**Task objective**
Among the entries, which lines carry the string "Ohio"? Copy every one.

Records drawn from a dataset:
=====
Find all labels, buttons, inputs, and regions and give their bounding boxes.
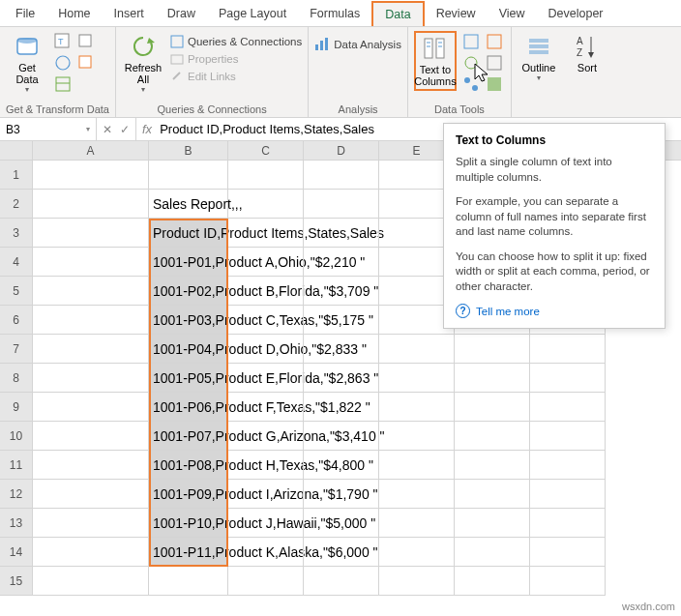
- cell[interactable]: [228, 451, 304, 480]
- cell[interactable]: [530, 422, 606, 451]
- row-header-14[interactable]: 14: [0, 538, 33, 567]
- data-validation-icon[interactable]: [462, 54, 480, 72]
- from-text-icon[interactable]: T: [54, 33, 72, 50]
- cell[interactable]: [455, 393, 530, 422]
- cell-B3[interactable]: Product ID,Product Items,States,Sales: [149, 219, 228, 248]
- cell[interactable]: [304, 567, 379, 596]
- cell[interactable]: [379, 364, 455, 393]
- refresh-all-button[interactable]: RefreshAll ▾: [122, 31, 164, 94]
- cell-B10[interactable]: 1001-P07,Product G,Arizona,"$3,410 ": [149, 422, 228, 451]
- cell[interactable]: [304, 393, 379, 422]
- row-header-3[interactable]: 3: [0, 219, 33, 248]
- row-header-5[interactable]: 5: [0, 277, 33, 306]
- row-header-10[interactable]: 10: [0, 422, 33, 451]
- cell[interactable]: [379, 422, 455, 451]
- cell[interactable]: [455, 422, 530, 451]
- name-box[interactable]: B3 ▾: [0, 118, 97, 140]
- outline-button[interactable]: Outline ▾: [518, 31, 560, 82]
- col-header-B[interactable]: B: [149, 141, 228, 160]
- sort-button[interactable]: AZ Sort: [566, 31, 608, 73]
- cell[interactable]: [530, 335, 606, 364]
- cell[interactable]: [304, 509, 379, 538]
- consolidate-icon[interactable]: [486, 54, 503, 72]
- row-header-12[interactable]: 12: [0, 480, 33, 509]
- tab-review[interactable]: Review: [425, 2, 488, 25]
- cell[interactable]: [33, 248, 149, 277]
- flash-fill-icon[interactable]: [462, 33, 480, 50]
- cell[interactable]: [33, 277, 149, 306]
- cell[interactable]: [304, 190, 379, 219]
- row-header-4[interactable]: 4: [0, 248, 33, 277]
- row-header-9[interactable]: 9: [0, 393, 33, 422]
- cell[interactable]: [33, 451, 149, 480]
- cell[interactable]: [33, 538, 149, 567]
- row-header-15[interactable]: 15: [0, 567, 33, 596]
- cell[interactable]: [379, 335, 455, 364]
- cell[interactable]: [455, 451, 530, 480]
- cell[interactable]: [33, 480, 149, 509]
- cell[interactable]: [304, 451, 379, 480]
- from-table-icon[interactable]: [54, 75, 72, 93]
- cell-B4[interactable]: 1001-P01,Product A,Ohio,"$2,210 ": [149, 248, 228, 277]
- cell[interactable]: [304, 364, 379, 393]
- tab-home[interactable]: Home: [46, 2, 102, 25]
- row-header-13[interactable]: 13: [0, 509, 33, 538]
- cancel-icon[interactable]: ✕: [103, 123, 112, 136]
- cell[interactable]: [530, 567, 606, 596]
- cell[interactable]: [228, 364, 304, 393]
- cell-B11[interactable]: 1001-P08,Product H,Texas,"$4,800 ": [149, 451, 228, 480]
- cell-B13[interactable]: 1001-P10,Product J,Hawaii,"$5,000 ": [149, 509, 228, 538]
- row-header-11[interactable]: 11: [0, 451, 33, 480]
- cell[interactable]: [149, 161, 228, 190]
- tab-developer[interactable]: Developer: [537, 2, 615, 25]
- cell[interactable]: [33, 393, 149, 422]
- cell[interactable]: [33, 335, 149, 364]
- cell[interactable]: [530, 451, 606, 480]
- cell[interactable]: [228, 306, 304, 335]
- cell[interactable]: [455, 364, 530, 393]
- cell[interactable]: [530, 480, 606, 509]
- cell-B5[interactable]: 1001-P02,Product B,Florida,"$3,709 ": [149, 277, 228, 306]
- cell[interactable]: [228, 335, 304, 364]
- existing-conn-icon[interactable]: [77, 54, 95, 72]
- namebox-dropdown-icon[interactable]: ▾: [86, 125, 90, 133]
- cell[interactable]: [228, 219, 304, 248]
- cell[interactable]: [228, 509, 304, 538]
- cell[interactable]: [33, 567, 149, 596]
- cell[interactable]: [455, 538, 530, 567]
- cell[interactable]: [228, 161, 304, 190]
- tab-formulas[interactable]: Formulas: [298, 2, 371, 25]
- cell[interactable]: [228, 393, 304, 422]
- cell[interactable]: [304, 248, 379, 277]
- cell[interactable]: [304, 161, 379, 190]
- cell[interactable]: [379, 567, 455, 596]
- cell[interactable]: [304, 480, 379, 509]
- data-analysis-button[interactable]: Data Analysis: [314, 31, 401, 52]
- cell[interactable]: [304, 219, 379, 248]
- cell[interactable]: [304, 422, 379, 451]
- enter-icon[interactable]: ✓: [120, 123, 130, 136]
- manage-data-model-icon[interactable]: [486, 75, 503, 93]
- cell[interactable]: [33, 161, 149, 190]
- cell-B14[interactable]: 1001-P11,Product K,Alaska,"$6,000 ": [149, 538, 228, 567]
- row-header-7[interactable]: 7: [0, 335, 33, 364]
- recent-sources-icon[interactable]: [77, 33, 95, 50]
- cell[interactable]: [379, 393, 455, 422]
- cell[interactable]: [228, 538, 304, 567]
- cell[interactable]: [228, 422, 304, 451]
- row-header-8[interactable]: 8: [0, 364, 33, 393]
- get-data-button[interactable]: GetData ▾: [6, 31, 48, 94]
- cell[interactable]: [304, 335, 379, 364]
- cell-B8[interactable]: 1001-P05,Product E,Florida,"$2,863 ": [149, 364, 228, 393]
- cell[interactable]: [33, 509, 149, 538]
- cell[interactable]: [379, 509, 455, 538]
- from-web-icon[interactable]: [54, 54, 72, 72]
- cell[interactable]: [530, 364, 606, 393]
- cell[interactable]: [33, 364, 149, 393]
- cell-B7[interactable]: 1001-P04,Product D,Ohio,"$2,833 ": [149, 335, 228, 364]
- cell[interactable]: [149, 567, 228, 596]
- text-to-columns-button[interactable]: Text toColumns: [414, 31, 457, 91]
- cell-B9[interactable]: 1001-P06,Product F,Texas,"$1,822 ": [149, 393, 228, 422]
- row-header-1[interactable]: 1: [0, 161, 33, 190]
- cell[interactable]: [228, 277, 304, 306]
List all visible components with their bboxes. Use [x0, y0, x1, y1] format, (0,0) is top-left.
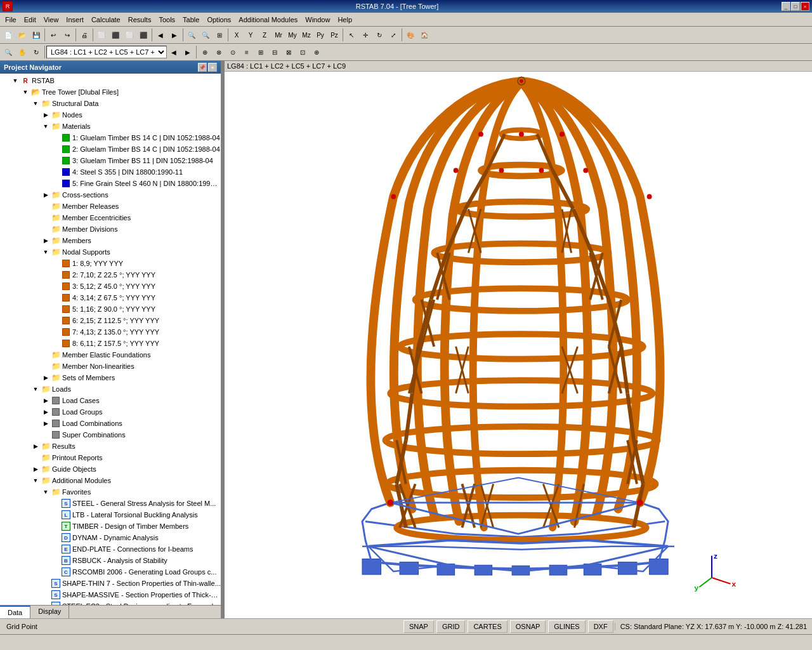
=====
**Answer section**
- cell-B4[interactable]: 1001-P01,Product A,Ohio,"$2,210 ": [149, 248, 228, 277]
- cell-B7[interactable]: 1001-P04,Product D,Ohio,"$2,833 ": [149, 335, 228, 364]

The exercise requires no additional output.